• [Instructions to follow]
Only the text belongs in the copy. Transcribe the data exactly and drop any pictures.

• [Extracted data]
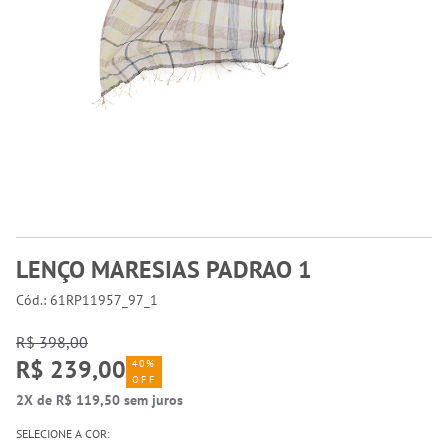
LENÇO MARESIAS PADRAO 1
Cód.: 61RP11957_97_1
R$ 398,00
R$ 239,00
40%
OFF
2X de R$ 119,50 sem juros
SELECIONE A COR:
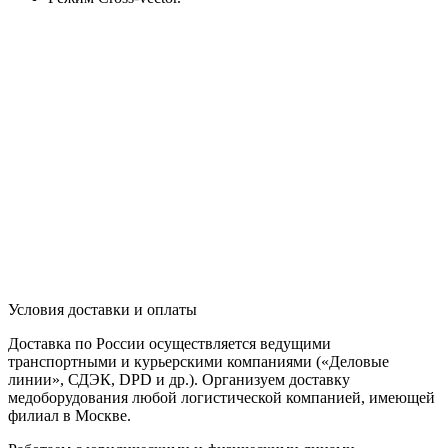
Условия доставки и оплаты
Доставка по России осуществляется ведущими
транспортными и курьерскими компаниями («Деловые
линии», СДЭК, DPD и др.). Организуем доставку
медоборудования любой логистической компанией, имеющей
филиал в Москве.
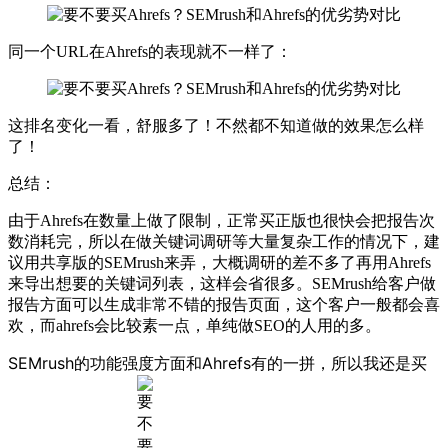
同一个URL在Ahrefs的表现就不一样了：
这排名变化一看，舒服多了！不然都不知道做的效果怎么样
了！
总结：
由于Ahrefs在数量上做了限制，正常买正版也很快会把报告次
数消耗完，所以在做关键词调研等大量复杂工作的情况下，建
议用共享版的SEMrush来弄，大概调研的差不多了再用Ahrefs
来导出想要的关键词列表，这样会省很多。SEMrush给客户做
报告方面可以生成非常不错的报告页面，这个客户一般都会喜
欢，而ahrefs会比较素一点，单纯做SEO的人用的多。
SEMrush的功能强度方面和Ahrefs有的一拼，所以我还是买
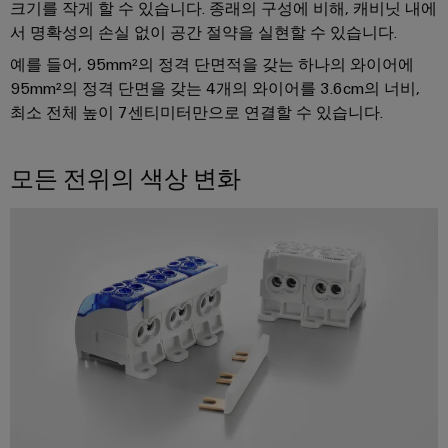
드
넥
그
크기를 작게 할 수 있습니다. 종래의 구성에 비해, 캐비닛 내에
터
뮬
터
레
서 명확성의 손실 없이 공간 절약을 실현할 수 있습니다.
센
러
터
서
프
이
예를 들어, 95mm²의 정격 단면적을 갖는 하나의 와이어에
를
구
비
레
션
95mm²의 정격 단면을 갖는 4개의 와이어를 3.6cm의 너비,
위
성
스
스
솔
한
최소 전체 높이 7센티미터만으로 연결할 수 있습니다.
기
솔
루
실
루
션
션
업
모든 전위의 색상 변화
험
당
및
무
실
서
제
사
현
품
서
비
의
–
장
비
스
파
효
솔
스
인
율
트
루
적,
터
너
안
션
페
정
지
대
적,
이
확
원
리
스
장
시
점
가
기
배
스
능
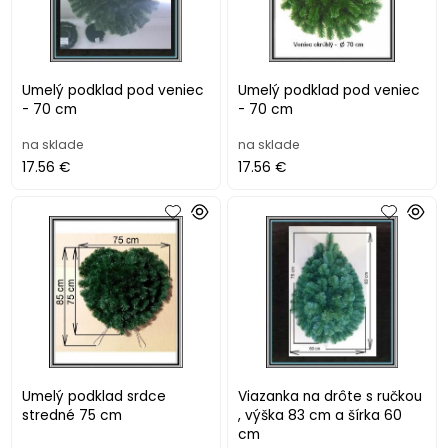
Umelý podklad pod veniec
Umelý podklad pod veniec
- 70 cm
- 70 cm
na sklade
na sklade
17.56 €
17.56 €
Umelý podklad srdce
Viazanka na drôte s ručkou
stredné 75 cm
, výška 83 cm a šírka 60
cm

• [Expected output]
LENÇO MARESIAS PADRAO 1
Cód.: 61RP11957_97_1
R$ 398,00
R$ 239,00
40%
OFF
2X de R$ 119,50 sem juros
SELECIONE A COR:
Условия доставки и оплаты
Доставка по России осуществляется ведущими
транспортными и курьерскими компаниями («Деловые
линии», СДЭК, DPD и др.). Организуем доставку
медоборудования любой логистической компанией, имеющей
филиал в Москве.
同一个URL在Ahrefs的表现就不一样了：
这排名变化一看，舒服多了！不然都不知道做的效果怎么样
了！
总结：
由于Ahrefs在数量上做了限制，正常买正版也很快会把报告次
数消耗完，所以在做关键词调研等大量复杂工作的情况下，建
议用共享版的SEMrush来弄，大概调研的差不多了再用Ahrefs
来导出想要的关键词列表，这样会省很多。SEMrush给客户做
报告方面可以生成非常不错的报告页面，这个客户一般都会喜
欢，而ahrefs会比较素一点，单纯做SEO的人用的多。
SEMrush的功能强度方面和Ahrefs有的一拼，所以我还是买
드
넥
그
크기를 작게 할 수 있습니다. 종래의 구성에 비해, 캐비닛 내에
터
뮬
터
레
서 명확성의 손실 없이 공간 절약을 실현할 수 있습니다.
센
러
터
서
프
이
예를 들어, 95mm²의 정격 단면적을 갖는 하나의 와이어에
를
구
비
레
션
95mm²의 정격 단면을 갖는 4개의 와이어를 3.6cm의 너비,
위
성
스
스
솔
한
최소 전체 높이 7센티미터만으로 연결할 수 있습니다.
기
솔
루
실
루
션
션
업
모든 전위의 색상 변화
험
당
및
무
실
서
제
사
현
품
서
비
의
–
장
비
스
파
효
솔
스
인
율
트
루
적,
터
너
안
션
페
정
지
대
적,
이
확
원
리
스
장
시
점
가
기
배
스
능
Umelý podklad pod veniec
Umelý podklad pod veniec
- 70 cm
- 70 cm
na sklade
na sklade
17.56 €
17.56 €
Umelý podklad srdce
Viazanka na drôte s ručkou
stredné 75 cm
, výška 83 cm a šírka 60
cm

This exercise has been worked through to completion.